== INFORMATION SUPPLIED ==
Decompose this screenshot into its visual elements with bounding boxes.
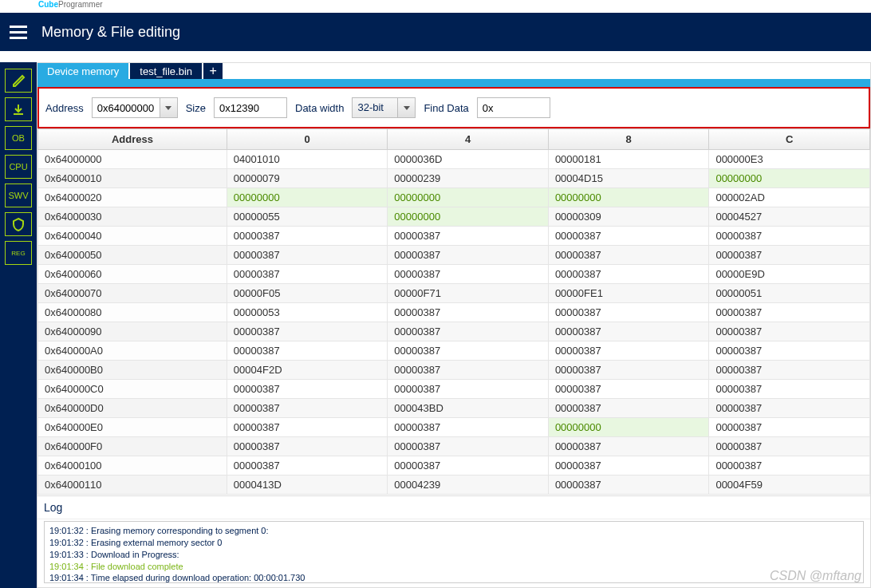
- data-cell[interactable]: 00000000: [388, 188, 549, 207]
- data-cell[interactable]: 00000387: [548, 265, 709, 284]
- data-cell[interactable]: 0000036D: [388, 150, 549, 169]
- data-cell[interactable]: 00000387: [709, 227, 870, 246]
- col-header[interactable]: C: [709, 129, 870, 150]
- data-cell[interactable]: 00000387: [709, 380, 870, 399]
- data-cell[interactable]: 00000387: [388, 380, 549, 399]
- data-cell[interactable]: 000002AD: [709, 188, 870, 207]
- data-cell[interactable]: 00004239: [388, 476, 549, 495]
- size-input[interactable]: [214, 97, 287, 118]
- data-cell[interactable]: 00000F05: [227, 284, 388, 303]
- sidebar-reg[interactable]: REG: [5, 241, 32, 265]
- data-cell[interactable]: 00004F59: [709, 476, 870, 495]
- data-cell[interactable]: 000043BD: [388, 399, 549, 418]
- data-cell[interactable]: 00000387: [388, 322, 549, 341]
- data-cell[interactable]: 00000000: [548, 418, 709, 437]
- address-cell[interactable]: 0x64000110: [38, 476, 227, 495]
- sidebar-cpu[interactable]: CPU: [5, 155, 32, 179]
- data-cell[interactable]: 00000387: [227, 265, 388, 284]
- find-input[interactable]: [477, 97, 550, 118]
- tab-file[interactable]: test_file.bin: [130, 63, 202, 79]
- data-cell[interactable]: 00000387: [548, 361, 709, 380]
- sidebar-swv[interactable]: SWV: [5, 184, 32, 207]
- data-cell[interactable]: 00000F71: [388, 284, 549, 303]
- data-cell[interactable]: 00000387: [548, 246, 709, 265]
- address-cell[interactable]: 0x64000080: [38, 303, 227, 322]
- address-cell[interactable]: 0x64000050: [38, 246, 227, 265]
- address-cell[interactable]: 0x640000C0: [38, 380, 227, 399]
- data-cell[interactable]: 00000E9D: [709, 265, 870, 284]
- data-cell[interactable]: 00000051: [709, 284, 870, 303]
- sidebar-ob[interactable]: OB: [5, 126, 32, 150]
- address-cell[interactable]: 0x64000060: [38, 265, 227, 284]
- tab-add[interactable]: +: [203, 63, 223, 79]
- address-cell[interactable]: 0x64000070: [38, 284, 227, 303]
- address-cell[interactable]: 0x640000D0: [38, 399, 227, 418]
- data-cell[interactable]: 00004527: [709, 207, 870, 227]
- address-cell[interactable]: 0x64000030: [38, 207, 227, 227]
- data-cell[interactable]: 0000413D: [227, 476, 388, 495]
- data-cell[interactable]: 00000387: [388, 456, 549, 476]
- address-dropdown[interactable]: [160, 97, 178, 118]
- data-cell[interactable]: 00000387: [388, 418, 549, 437]
- data-cell[interactable]: 00000387: [227, 456, 388, 476]
- data-cell[interactable]: 00000181: [548, 150, 709, 169]
- data-cell[interactable]: 00000387: [709, 456, 870, 476]
- col-header[interactable]: 0: [227, 129, 388, 150]
- address-cell[interactable]: 0x64000000: [38, 150, 227, 169]
- data-cell[interactable]: 00000387: [388, 341, 549, 361]
- data-cell[interactable]: 00000387: [548, 456, 709, 476]
- data-cell[interactable]: 00000387: [388, 361, 549, 380]
- address-cell[interactable]: 0x640000F0: [38, 437, 227, 456]
- data-cell[interactable]: 00000387: [709, 322, 870, 341]
- memory-grid-wrap[interactable]: Address048C 0x64000000040010100000036D00…: [37, 128, 870, 495]
- data-cell[interactable]: 00000387: [227, 437, 388, 456]
- address-cell[interactable]: 0x64000090: [38, 322, 227, 341]
- data-cell[interactable]: 00000387: [227, 341, 388, 361]
- data-cell[interactable]: 00004D15: [548, 169, 709, 188]
- data-cell[interactable]: 00000000: [709, 169, 870, 188]
- data-cell[interactable]: 00004F2D: [227, 361, 388, 380]
- data-cell[interactable]: 00000053: [227, 303, 388, 322]
- data-cell[interactable]: 000000E3: [709, 150, 870, 169]
- data-cell[interactable]: 00000387: [709, 437, 870, 456]
- data-cell[interactable]: 00000387: [709, 399, 870, 418]
- data-cell[interactable]: 00000387: [548, 437, 709, 456]
- data-cell[interactable]: 00000309: [548, 207, 709, 227]
- data-cell[interactable]: 00000387: [388, 227, 549, 246]
- data-cell[interactable]: 00000239: [388, 169, 549, 188]
- address-cell[interactable]: 0x64000010: [38, 169, 227, 188]
- data-cell[interactable]: 00000055: [227, 207, 388, 227]
- data-cell[interactable]: 00000387: [548, 476, 709, 495]
- address-cell[interactable]: 0x64000100: [38, 456, 227, 476]
- data-cell[interactable]: 00000387: [709, 303, 870, 322]
- data-cell[interactable]: 00000079: [227, 169, 388, 188]
- data-cell[interactable]: 00000387: [388, 265, 549, 284]
- data-cell[interactable]: 00000387: [388, 303, 549, 322]
- data-cell[interactable]: 00000387: [709, 341, 870, 361]
- col-header[interactable]: 8: [548, 129, 709, 150]
- data-cell[interactable]: 00000000: [388, 207, 549, 227]
- address-input[interactable]: [92, 97, 160, 118]
- data-cell[interactable]: 00000387: [227, 227, 388, 246]
- data-cell[interactable]: 00000387: [548, 399, 709, 418]
- data-cell[interactable]: 00000387: [709, 246, 870, 265]
- address-cell[interactable]: 0x64000020: [38, 188, 227, 207]
- data-cell[interactable]: 00000387: [709, 418, 870, 437]
- tab-device-memory[interactable]: Device memory: [37, 63, 128, 79]
- address-cell[interactable]: 0x640000A0: [38, 341, 227, 361]
- address-cell[interactable]: 0x640000B0: [38, 361, 227, 380]
- data-cell[interactable]: 04001010: [227, 150, 388, 169]
- data-cell[interactable]: 00000387: [548, 380, 709, 399]
- data-cell[interactable]: 00000387: [227, 399, 388, 418]
- data-cell[interactable]: 00000387: [227, 322, 388, 341]
- address-cell[interactable]: 0x640000E0: [38, 418, 227, 437]
- datawidth-select[interactable]: 32-bit: [352, 97, 398, 118]
- data-cell[interactable]: 00000387: [227, 246, 388, 265]
- data-cell[interactable]: 00000387: [227, 418, 388, 437]
- data-cell[interactable]: 00000000: [548, 188, 709, 207]
- hamburger-menu[interactable]: [0, 14, 37, 50]
- sidebar-secure[interactable]: [5, 212, 32, 236]
- datawidth-dropdown[interactable]: [398, 97, 416, 118]
- sidebar-edit[interactable]: [5, 69, 32, 93]
- data-cell[interactable]: 00000387: [548, 303, 709, 322]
===
■ **TASK TO COMPLETE**:
Extract all lines from the data in which "dropdown" is found.

■ **RESPONSE TO THE TASK**:
- address-dropdown[interactable]: [160, 97, 178, 118]
- datawidth-dropdown[interactable]: [398, 97, 416, 118]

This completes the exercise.